=== Dataset extract ===

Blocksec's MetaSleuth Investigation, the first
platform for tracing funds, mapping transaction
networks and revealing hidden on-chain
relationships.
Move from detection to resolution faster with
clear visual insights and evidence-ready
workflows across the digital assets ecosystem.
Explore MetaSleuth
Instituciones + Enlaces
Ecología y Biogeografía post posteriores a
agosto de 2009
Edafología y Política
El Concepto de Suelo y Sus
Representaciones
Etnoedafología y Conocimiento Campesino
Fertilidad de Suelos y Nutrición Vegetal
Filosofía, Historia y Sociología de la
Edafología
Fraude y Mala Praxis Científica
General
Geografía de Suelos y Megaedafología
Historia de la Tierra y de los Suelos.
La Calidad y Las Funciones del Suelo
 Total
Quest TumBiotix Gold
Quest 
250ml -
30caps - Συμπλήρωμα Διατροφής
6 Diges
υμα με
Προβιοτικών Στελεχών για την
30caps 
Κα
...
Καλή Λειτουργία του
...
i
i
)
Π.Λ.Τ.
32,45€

===
=== Dataset extract ===

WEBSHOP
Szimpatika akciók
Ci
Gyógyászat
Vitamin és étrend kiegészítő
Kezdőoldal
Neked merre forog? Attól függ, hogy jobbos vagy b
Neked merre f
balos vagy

===

Work task: What lines above contain the string "MetaSleuth"? Copy all of them.

Solution for this task:
Blocksec's MetaSleuth Investigation, the first
Explore MetaSleuth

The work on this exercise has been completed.